3. Setup **rs-sdk** and know how to store and get your secret key (no bare key allowed) by following this guide [here](https://29022131.atlassian.net/wiki/spaces/DATA/pages/1010736425/RS-SDK+User+Guide).

# Using PySpark to access S3 and securely use secret key through rs-sdk

#### Import necessary packages

In [1]:
from pyspark import SparkContext
from pyspark.sql import SparkSession

In [2]:
import pyspark.sql.functions as sf

from pyspark.sql.types import *
from pyspark.sql import Window, SparkSession
from pyspark.sql import DataFrame

#### Import rs-sdk

In [3]:
from rs.keys import GateKeeper
import os

#### Set Environment Variable for Service Account

In [4]:
os.environ['GOOGLE_APPLICATION_CREDENTIALS'] = '/absolute/path/to/service-account.json'

#### Initialize GateKeeper Object to manage your secret stored in the a cloud storage within GCP Project

In [5]:
gk = GateKeeper('tvlk-my-project-id')

#### Get the encrypted secret using rs-sdk
Refer to this guide [here](https://29022131.atlassian.net/wiki/spaces/DATA/pages/1010736425/RS-SDK+User+Guide).

In [6]:
acckey = gk.get_secret(keyring_id="my-keyring", key_id="my-key", storage_bucket="tvlk-mybucket", file_path="mykey/my_access_key_id.enc").decode('utf-8')
accsecret = gk.get_secret(keyring_id="my-keyring", key_id="my-key", storage_bucket="tvlk-mybucket", file_path="mykey/my_secret_access_key.enc").decode('utf-8')

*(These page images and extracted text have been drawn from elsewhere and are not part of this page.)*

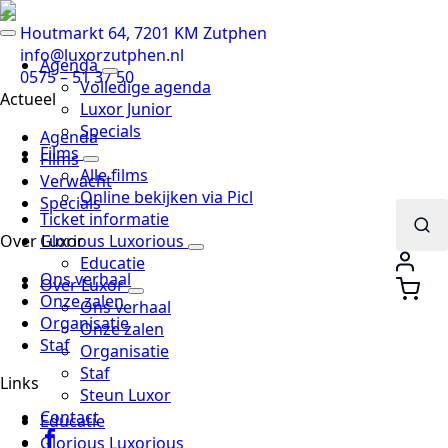
Houtmarkt 64, 7201 KM Zutphen
info@luxorzutphen.nl
Agenda
0575 – 51 37 50
Volledige agenda
Actueel
Luxor Junior
Specials
Agenda
Films
Films
Alle films
Verwacht
Online bekijken via Picl
Specials
Ticket informatie
Over Luxor
Glorious Luxorious
Search
Educatie
Ons verhaal
for:
Over Luxor
Onze zalen
Ons verhaal
Organisatie
Onze zalen
Staf
Organisatie
Staf
Links
Steun Luxor
Contact
Educatie
Glorious Luxorious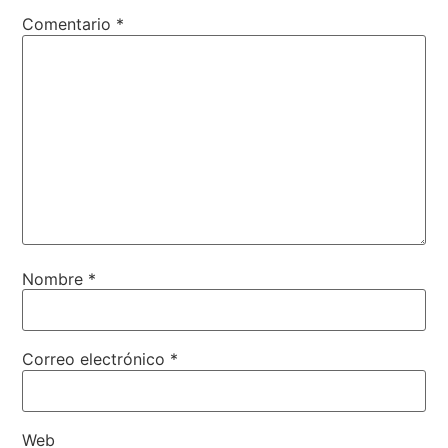
Comentario
*
Nombre
*
Correo electrónico
*
Web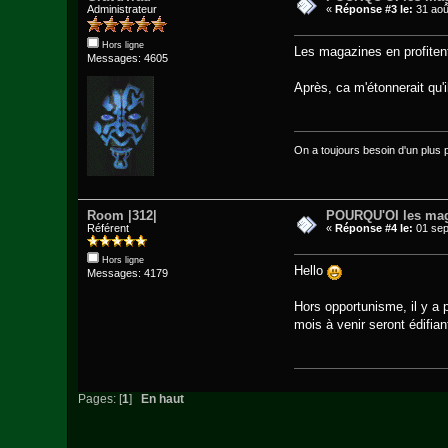
Administrateur
«
Réponse #3 le:
31 aoû
Hors ligne
Les magazines en profitent
Messages: 4605
Après, ca m'étonnerait qu'
On a toujours besoin d'un plus pet
Room |312|
POURQU'OI les mag
Référent
«
Réponse #4 le:
01 sep
Hors ligne
Hello
Messages: 4179
Hors opportunisme, il y a
mois à venir seront édifi
Pages: [
1
]
En haut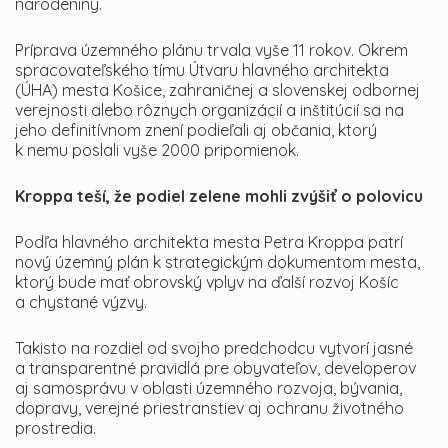
narodeniny.
Príprava územného plánu trvala vyše 11 rokov. Okrem
spracovateľského tímu Útvaru hlavného architekta
(ÚHA) mesta Košice, zahraničnej a slovenskej odbornej
verejnosti alebo rôznych organizácií a inštitúcií sa na
jeho definitívnom znení podieľali aj občania, ktorý
k nemu poslali vyše 2000 pripomienok.
Kroppa teší, že podiel zelene mohli zvýšiť o polovicu
Podľa hlavného architekta mesta Petra Kroppa patrí
nový územný plán k strategickým dokumentom mesta,
ktorý bude mať obrovský vplyv na ďalší rozvoj Košíc
a chystané výzvy.
Takisto na rozdiel od svojho predchodcu vytvorí jasné
a transparentné pravidlá pre obyvateľov, developerov
aj samosprávu v oblasti územného rozvoja, bývania,
dopravy, verejné priestranstiev aj ochranu životného
prostredia.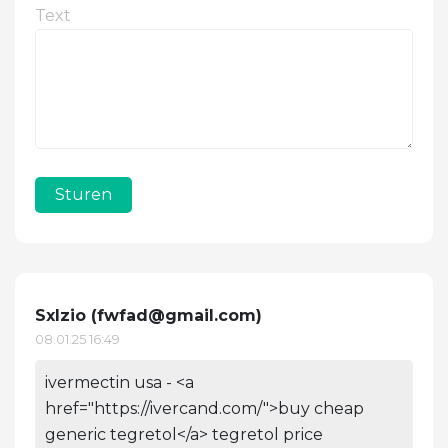
Text
Sturen
Sxlzio (
fwfad@gmail.com
)
08.01.25 16:49
ivermectin usa - <a
href="https://ivercand.com/">buy cheap
generic tegretol</a> tegretol price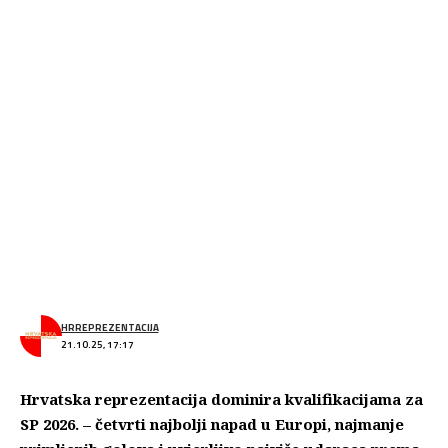
HRREPREZENTACIJA
21.10.25, 17:17
Hrvatska reprezentacija dominira kvalifikacijama za
SP 2026. – četvrti najbolji napad u Europi, najmanje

#### Locate your resources in S3

In [7]:
writeBucket = "tvlk-data-mybucket"
myprefix = "my-playground"
filename = "00/part*"
sample_data_path = "s3a://%s:%s@%s/%s/%s" % (acckey, accsecret, writeBucket, myprefix, filename)

#### Initiliaze SparkSession

In [8]:
spark = SparkSession\
            .builder\
            .appName("sample-workload")\
            .getOrCreate()

#### Load data from S3
Here we set example how to load Avro data

In [9]:
sample_data = spark\
                    .read\
                    .format("avro")\
                    .load(sample_data_path)

#### Do whatever ETL logic you want

In [10]:
filtered_data = (
        sample_data
        .where(sf.col('auth_level') == 'IDENTIFIED')
    )

In [11]:
count_row = filtered_data.count()

#### Get the results

In [12]:
print("the length of the filtered data are:")
print(count_row)
print("it is supposed to be 11169")

the length of the filtered data are:
11169
it is supposed to be 11169